Movies such as “Confessions of a Shopaholic” are based on the idea that shopping is a magical thing. Yet the reality is that it is filled with a number of inconveniences. However, retail shopping is getting a digital face-lift. The result of this is that the ways in which consumers interact with products in the real world, is being augmented with the digital world. The following article will dive into the retail landscape and explain how technology is changing the way consumers shop.
Is Traditional Shopping Dead?
The traditional method of shopping consists of consumers visiting physical stores and either buying some items or walking away empty-handed. Now, shopping is not so straightforward. With the introduction of online shopping on digital platforms and delivery services like Amazon, customers can now browse items from the comfort of their own home. Online shopping has taken the world by storm. Revenues are expected to reach $370 billion in 2017, up from $213 billion in 2012. Which leads to the question, is it the end for traditional shopping?
No, is the answer. A recent study highlighted that 85% of consumers would rather shop in an actual store. They prefer to feel and touch the products. Online retailers such as Amazon also realize the need for physical stores and the consumer’s need to try and feel products before purchasing them. Therefore, these tech savvy companies have been taking a page out of traditional retailers’ books. They have begun opening physical stores, or placing pop ups around big cities.

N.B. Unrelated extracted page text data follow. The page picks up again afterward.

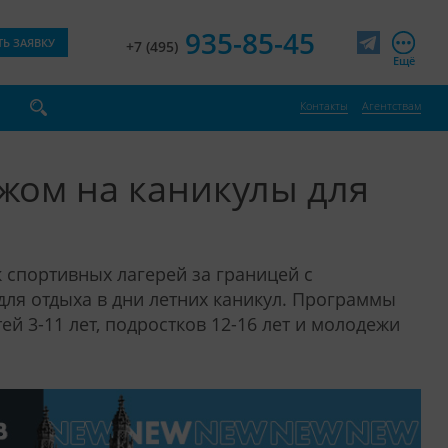
935-85-45
ТЬ ЗАЯВКУ
+7 (495)
Telegram
Ещё
Контакты
Агентствам
жом на каникулы для
 спортивных лагерей за границей с
ля отдыха в дни летних каникул. Программы
й 3-11 лет, подростков 12-16 лет и молодежи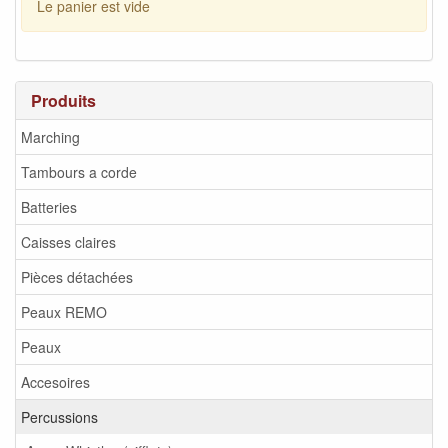
Le panier est vide
Produits
Marching
Tambours a corde
Batteries
Caisses claires
Pièces détachées
Peaux REMO
Peaux
Accesoires
Percussions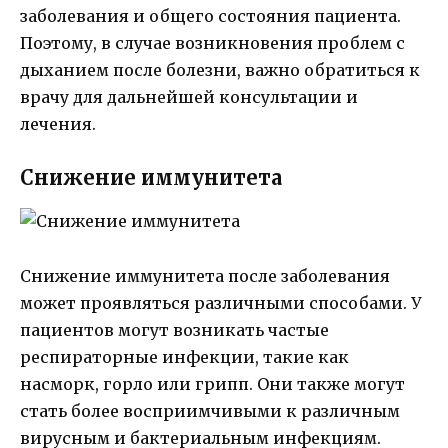
заболевания и общего состояния пациента.
Поэтому, в случае возникновения проблем с
дыханием после болезни, важно обратиться к
врачу для дальнейшей консультации и
лечения.
Снижение иммунитета
Снижение иммунитета после заболевания
может проявляться различными способами. У
пациентов могут возникать частые
респираторные инфекции, такие как
насморк, горло или грипп. Они также могут
стать более восприимчивыми к различным
вирусным и бактериальным инфекциям.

Amazon, for example, recently announced the opening of its own grocery store. As NBC writes, “by pulling out a mobile phone with the Amazon app, shoppers can use visual search technology to identify books and objects around them. The search reveals reviews, shipping options and price.” This digitally friendly store allows consumers to browse and learn more about their products. This means customers can avoid long checkout lines by simply scanning their phones. Their purchases are then charged to their account.

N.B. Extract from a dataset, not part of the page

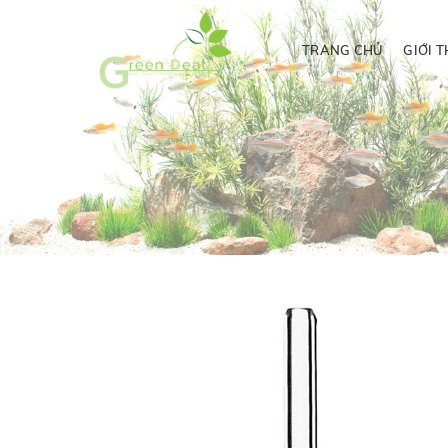
TRANG CHỦ
GIỚI T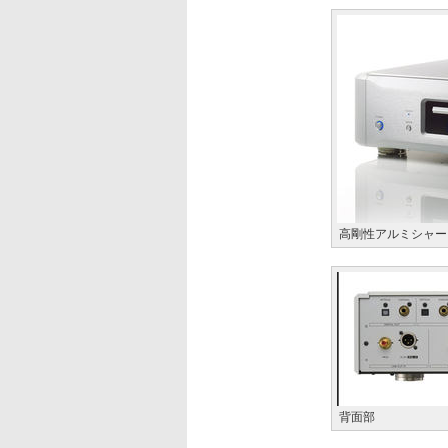
高剛性アルミシャー
背面部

So, if digital shopping is on the rise, but people still enjoy experiencing the physical product before buying, what does that mean for the future of retail shopping? It seems that the future of the retail world lies somewhere in between. Both online and physical stores are realizing that they need to adapt to survive. And in this case, adapting means changing to fit the global and online economy. Stores are changing the way we shop for good.
Where Are Physical Stores Going Wrong?
So if physical stores aren’t dead, where are they going wrong? They have had a tough time competing with online websites in recent years. As the Huffington Post explains, “The fashion script has been flipped. Customers are no longer compliant consumers but rather savvy shoppers. They compare prices and purchase merchandise through multiple platforms including physical stores, department stores online shops, boutiques, designer sites and third party sellers.” Why go to one store when you can browse and compare prices from multiple outlets?
Convenience is also killing the in store experience. Shopping is much more comfortable on a couch than in a brightly lit room with techno music blaring from the speakers. 46% of consumers state that ease of checkout is important to them in the shopping process, and as many people know, long lines at malls or boutiques don’t exactly make for a speedy and calming experience. While these stores have their benefits, traditional companies are realizing that they need to boost their online presence, make check out easier, and create an all encompassing, unique shopping experience to draw consumers in. 40% percent of millennials, have turned to cell phones as a channel through which to buy clothing, retail stores need to upgrade their apps, as well as modernize their online shopping options, to compete with other service providers.
However, a physical store still offers an advantage that online shopping does not. As previously stated, 85% of consumers want to touch products before they buy them. Even more impressive, 90% of consumers said they are somewhat or extremely likely to purchase something when given advice by a well informed sales associate. In depth, in person knowledge is something that online shops can’t deliver on as well as physical stores.